PROVIDED ENTRIES ->
----

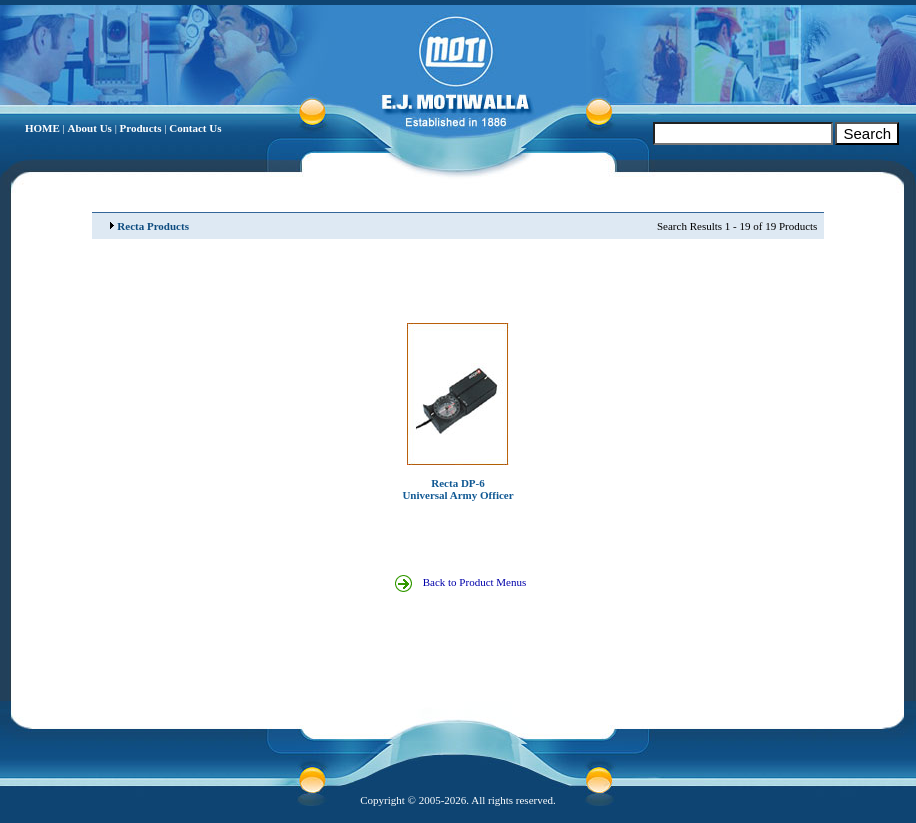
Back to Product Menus (470, 582)
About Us (90, 128)
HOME (42, 128)
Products (141, 128)
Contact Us (195, 128)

----

Copy each line of the listing exactly, skipping any picture.

Back to Product Menus (470, 582)
About Us (90, 128)
HOME (42, 128)
Products (141, 128)
Contact Us (195, 128)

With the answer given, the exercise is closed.